Bootstrap is a popular front-end framework for building responsive and mobile-first websites and web applications. It provides a variety of components like navigation menus. Bootstrap's documentation includes examples, code snippets, and customization options for implementing hamburger menus, collapsible navigation bars, and other mobile-friendly navigation's. Navigation that can be used are components like "pills", "tabs", "drop downs", and "pills with drop downs". All components can be used with hamburger menus on mobile devices. Bootstrap is easy to use with no extra CSS or JavaScript. You need to either download the Bootstrap code or link to the Bootstrap CDN in the head section. Then its pretty much just plug and play. Bootstrap is easy to use and gives a great navigation look to web site and applications.

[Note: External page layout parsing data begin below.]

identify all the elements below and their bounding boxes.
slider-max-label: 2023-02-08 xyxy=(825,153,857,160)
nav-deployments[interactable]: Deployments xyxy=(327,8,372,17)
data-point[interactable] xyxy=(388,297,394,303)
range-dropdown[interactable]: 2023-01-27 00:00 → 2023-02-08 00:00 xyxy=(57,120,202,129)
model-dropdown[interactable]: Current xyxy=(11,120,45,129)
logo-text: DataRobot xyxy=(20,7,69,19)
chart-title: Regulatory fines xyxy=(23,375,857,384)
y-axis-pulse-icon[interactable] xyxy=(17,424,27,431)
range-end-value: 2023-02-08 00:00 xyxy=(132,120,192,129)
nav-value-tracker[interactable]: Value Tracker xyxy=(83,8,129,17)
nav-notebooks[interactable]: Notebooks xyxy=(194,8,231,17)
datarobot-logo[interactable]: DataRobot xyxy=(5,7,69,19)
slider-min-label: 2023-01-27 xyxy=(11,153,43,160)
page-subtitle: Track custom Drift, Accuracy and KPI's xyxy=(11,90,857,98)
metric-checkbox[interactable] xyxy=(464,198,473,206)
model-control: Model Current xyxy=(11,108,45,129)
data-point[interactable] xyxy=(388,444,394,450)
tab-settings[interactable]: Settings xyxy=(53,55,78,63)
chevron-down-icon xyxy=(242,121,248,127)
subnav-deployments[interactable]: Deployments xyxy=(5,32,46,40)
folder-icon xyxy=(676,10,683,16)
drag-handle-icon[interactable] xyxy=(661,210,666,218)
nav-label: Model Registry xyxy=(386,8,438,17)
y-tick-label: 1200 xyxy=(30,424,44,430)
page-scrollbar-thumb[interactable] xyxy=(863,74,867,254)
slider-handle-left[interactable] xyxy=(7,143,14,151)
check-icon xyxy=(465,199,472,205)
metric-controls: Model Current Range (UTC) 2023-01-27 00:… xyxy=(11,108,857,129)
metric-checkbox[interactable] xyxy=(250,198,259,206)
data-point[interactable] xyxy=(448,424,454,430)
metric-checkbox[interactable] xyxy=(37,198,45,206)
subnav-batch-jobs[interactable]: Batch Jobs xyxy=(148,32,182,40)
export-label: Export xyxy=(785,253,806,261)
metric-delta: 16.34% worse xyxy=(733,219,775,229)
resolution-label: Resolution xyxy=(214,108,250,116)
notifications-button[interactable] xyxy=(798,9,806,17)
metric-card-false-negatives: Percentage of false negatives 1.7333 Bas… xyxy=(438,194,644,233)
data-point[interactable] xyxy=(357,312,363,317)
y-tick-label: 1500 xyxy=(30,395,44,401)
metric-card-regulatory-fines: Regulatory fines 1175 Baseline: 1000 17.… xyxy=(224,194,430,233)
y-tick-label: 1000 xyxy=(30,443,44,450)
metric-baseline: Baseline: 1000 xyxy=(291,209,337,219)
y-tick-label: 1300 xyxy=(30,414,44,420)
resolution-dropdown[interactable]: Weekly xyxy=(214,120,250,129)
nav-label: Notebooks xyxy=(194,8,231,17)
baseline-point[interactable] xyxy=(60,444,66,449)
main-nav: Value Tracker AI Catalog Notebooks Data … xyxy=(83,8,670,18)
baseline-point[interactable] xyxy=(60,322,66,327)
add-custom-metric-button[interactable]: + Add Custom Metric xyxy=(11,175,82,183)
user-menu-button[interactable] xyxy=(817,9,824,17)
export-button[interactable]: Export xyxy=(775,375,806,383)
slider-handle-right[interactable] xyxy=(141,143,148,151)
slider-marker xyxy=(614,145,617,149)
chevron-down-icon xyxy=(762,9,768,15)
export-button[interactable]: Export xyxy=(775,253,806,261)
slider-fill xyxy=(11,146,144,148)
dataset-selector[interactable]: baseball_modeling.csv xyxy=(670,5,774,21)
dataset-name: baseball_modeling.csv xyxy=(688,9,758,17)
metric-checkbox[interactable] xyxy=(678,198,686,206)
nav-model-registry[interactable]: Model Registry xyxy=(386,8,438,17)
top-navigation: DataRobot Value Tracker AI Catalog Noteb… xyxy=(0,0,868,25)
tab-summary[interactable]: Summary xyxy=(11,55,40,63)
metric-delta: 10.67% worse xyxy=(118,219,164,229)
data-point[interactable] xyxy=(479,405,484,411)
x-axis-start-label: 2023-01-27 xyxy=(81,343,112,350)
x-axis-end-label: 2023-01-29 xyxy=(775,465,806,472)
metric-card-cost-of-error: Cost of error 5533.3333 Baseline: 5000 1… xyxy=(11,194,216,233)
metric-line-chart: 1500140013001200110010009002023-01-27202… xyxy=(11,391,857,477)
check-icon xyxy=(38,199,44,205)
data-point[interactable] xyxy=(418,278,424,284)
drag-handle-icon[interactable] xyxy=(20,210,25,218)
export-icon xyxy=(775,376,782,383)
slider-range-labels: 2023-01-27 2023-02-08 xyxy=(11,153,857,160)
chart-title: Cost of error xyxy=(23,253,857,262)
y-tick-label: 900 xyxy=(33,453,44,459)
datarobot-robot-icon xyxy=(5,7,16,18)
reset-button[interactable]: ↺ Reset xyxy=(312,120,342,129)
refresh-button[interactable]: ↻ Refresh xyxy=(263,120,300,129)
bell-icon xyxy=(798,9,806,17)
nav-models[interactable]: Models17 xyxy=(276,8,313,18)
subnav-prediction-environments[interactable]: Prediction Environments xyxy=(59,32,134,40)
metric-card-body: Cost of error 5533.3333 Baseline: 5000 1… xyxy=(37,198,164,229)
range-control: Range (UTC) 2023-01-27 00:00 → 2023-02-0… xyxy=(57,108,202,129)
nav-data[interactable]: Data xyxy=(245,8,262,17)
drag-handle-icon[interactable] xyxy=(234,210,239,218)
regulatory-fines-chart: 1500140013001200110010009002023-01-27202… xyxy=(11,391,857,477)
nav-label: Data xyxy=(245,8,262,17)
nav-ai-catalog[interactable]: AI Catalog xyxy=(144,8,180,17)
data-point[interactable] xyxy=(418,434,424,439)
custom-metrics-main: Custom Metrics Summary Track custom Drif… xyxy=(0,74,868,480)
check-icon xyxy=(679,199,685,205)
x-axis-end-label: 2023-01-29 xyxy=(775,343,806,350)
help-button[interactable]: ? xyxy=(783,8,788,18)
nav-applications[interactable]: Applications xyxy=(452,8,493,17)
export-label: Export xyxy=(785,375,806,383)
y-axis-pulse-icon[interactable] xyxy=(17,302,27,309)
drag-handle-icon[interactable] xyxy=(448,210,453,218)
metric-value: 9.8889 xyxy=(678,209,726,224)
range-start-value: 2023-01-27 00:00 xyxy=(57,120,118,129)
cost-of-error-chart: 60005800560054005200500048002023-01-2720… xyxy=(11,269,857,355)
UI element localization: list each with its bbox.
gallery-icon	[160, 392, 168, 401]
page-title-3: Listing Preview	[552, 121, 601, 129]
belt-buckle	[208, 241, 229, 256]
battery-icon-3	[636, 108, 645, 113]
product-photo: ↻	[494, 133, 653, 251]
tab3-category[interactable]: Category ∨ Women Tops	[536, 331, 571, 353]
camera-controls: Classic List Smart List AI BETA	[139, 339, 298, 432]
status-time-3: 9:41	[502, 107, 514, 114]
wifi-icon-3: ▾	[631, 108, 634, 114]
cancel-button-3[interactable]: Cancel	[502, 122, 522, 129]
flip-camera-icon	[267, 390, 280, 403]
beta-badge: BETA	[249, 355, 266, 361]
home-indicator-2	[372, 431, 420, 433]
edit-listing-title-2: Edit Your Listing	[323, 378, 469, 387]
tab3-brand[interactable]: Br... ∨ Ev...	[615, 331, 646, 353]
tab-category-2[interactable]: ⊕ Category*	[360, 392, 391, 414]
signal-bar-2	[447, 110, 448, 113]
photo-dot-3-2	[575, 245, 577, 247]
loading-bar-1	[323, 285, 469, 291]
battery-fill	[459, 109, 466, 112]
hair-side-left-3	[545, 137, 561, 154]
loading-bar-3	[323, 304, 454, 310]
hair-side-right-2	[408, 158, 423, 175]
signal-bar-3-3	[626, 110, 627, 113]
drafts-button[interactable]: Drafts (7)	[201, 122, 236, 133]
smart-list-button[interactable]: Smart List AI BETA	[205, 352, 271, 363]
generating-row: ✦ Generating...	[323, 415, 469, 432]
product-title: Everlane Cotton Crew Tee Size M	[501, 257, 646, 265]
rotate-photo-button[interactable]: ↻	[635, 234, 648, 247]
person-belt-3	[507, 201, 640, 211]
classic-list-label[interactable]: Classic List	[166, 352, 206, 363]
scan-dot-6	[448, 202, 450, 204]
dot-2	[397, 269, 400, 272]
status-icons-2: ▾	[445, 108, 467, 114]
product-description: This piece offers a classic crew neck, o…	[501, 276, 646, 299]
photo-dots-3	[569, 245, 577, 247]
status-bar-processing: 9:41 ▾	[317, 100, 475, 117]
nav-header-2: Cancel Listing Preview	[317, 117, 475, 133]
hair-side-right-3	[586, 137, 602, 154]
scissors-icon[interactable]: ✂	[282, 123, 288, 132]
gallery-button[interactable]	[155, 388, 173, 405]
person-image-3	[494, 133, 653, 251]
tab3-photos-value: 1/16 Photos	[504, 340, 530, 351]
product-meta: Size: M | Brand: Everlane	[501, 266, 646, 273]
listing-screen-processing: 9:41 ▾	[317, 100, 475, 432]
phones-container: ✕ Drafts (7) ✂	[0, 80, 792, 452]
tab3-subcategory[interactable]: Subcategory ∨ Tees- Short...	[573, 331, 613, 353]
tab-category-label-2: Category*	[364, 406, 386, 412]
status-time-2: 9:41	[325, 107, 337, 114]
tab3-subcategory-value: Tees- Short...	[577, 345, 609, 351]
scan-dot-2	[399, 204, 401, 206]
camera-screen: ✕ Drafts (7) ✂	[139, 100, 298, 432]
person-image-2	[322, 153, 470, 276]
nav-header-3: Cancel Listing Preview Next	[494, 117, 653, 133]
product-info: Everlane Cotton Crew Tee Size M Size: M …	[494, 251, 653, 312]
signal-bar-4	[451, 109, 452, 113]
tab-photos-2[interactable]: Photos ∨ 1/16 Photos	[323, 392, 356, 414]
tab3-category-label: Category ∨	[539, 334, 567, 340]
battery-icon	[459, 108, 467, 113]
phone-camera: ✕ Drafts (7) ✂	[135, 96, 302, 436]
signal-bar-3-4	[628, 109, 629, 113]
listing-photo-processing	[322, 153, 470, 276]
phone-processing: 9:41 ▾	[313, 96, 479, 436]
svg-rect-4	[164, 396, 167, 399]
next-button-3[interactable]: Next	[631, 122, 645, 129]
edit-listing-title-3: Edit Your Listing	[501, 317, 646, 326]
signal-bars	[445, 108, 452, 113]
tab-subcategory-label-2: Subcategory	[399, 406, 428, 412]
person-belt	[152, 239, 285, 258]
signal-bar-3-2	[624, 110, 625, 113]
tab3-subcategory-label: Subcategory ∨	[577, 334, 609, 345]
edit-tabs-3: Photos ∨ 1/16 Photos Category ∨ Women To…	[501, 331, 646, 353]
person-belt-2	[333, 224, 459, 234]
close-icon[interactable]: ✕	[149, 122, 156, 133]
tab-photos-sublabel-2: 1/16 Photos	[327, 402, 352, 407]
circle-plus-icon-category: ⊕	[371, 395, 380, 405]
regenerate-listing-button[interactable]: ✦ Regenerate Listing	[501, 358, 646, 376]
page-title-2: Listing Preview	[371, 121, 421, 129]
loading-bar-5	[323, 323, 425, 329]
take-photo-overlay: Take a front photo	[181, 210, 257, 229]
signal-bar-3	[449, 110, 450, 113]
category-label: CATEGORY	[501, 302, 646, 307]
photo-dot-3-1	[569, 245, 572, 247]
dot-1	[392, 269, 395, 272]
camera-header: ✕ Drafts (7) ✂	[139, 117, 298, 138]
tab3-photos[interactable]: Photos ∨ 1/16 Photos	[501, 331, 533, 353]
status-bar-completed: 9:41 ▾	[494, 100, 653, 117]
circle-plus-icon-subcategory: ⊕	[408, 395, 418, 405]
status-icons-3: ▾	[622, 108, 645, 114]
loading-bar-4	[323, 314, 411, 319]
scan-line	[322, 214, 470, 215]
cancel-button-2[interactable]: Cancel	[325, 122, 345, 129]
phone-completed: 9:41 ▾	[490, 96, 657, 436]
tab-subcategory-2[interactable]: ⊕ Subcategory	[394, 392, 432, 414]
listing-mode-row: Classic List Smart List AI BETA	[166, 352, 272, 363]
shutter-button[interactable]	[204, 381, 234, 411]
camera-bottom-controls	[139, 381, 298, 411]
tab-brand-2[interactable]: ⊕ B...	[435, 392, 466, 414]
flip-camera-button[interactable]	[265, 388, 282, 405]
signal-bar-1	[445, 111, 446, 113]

Holly Sunderland, published an article on a website called Medium about a gaming website called GAMINGbible and how they changed their website and worked away from hamburger menus and went with a totally different approach. As you scroll their website, each important section, that would be like a new page, would have a new "sticky tab". The further you scroll the sticky tabs keep stacking up the side of your screen. If you want to quickly go back to a certain section, you can click that sections sticky tab. This unique change introduces a fresh new approach for users. I think this is a fun idea for gamers.
A very interesting article by Jean Kaluza on Dovetail.com called Hamburger Menu Design 101. The article talks about how effective hamburger menus are in user experience design. It talks about the importance of context and content organization when using hamburger menus, prioritizing the need to balance minimalism with accessibility. Basically keeping the hamburger small enough, yet big enough to be able to make it accessible for everyone. By studying real-world examples and case studies, the article provides information for designing mobile navigation. Designers can gain insight from the analysis of successful implementations and learn how to optimize hamburger menus for improved usability and user experience.
There are a ton on resources on the internet about how to create navigation menus for website and for mobile devices. Hamburger navigation's are a great resource and widely used, but like in the second source above, there are some unique alternatives that some websites are changing to. Everything is driven off of the user experience and how the user responds to the changes. Even with these fun, unique, new designs to navigation, the research I have done still points to the hamburger navigation being king. Its simple, compact, and organized.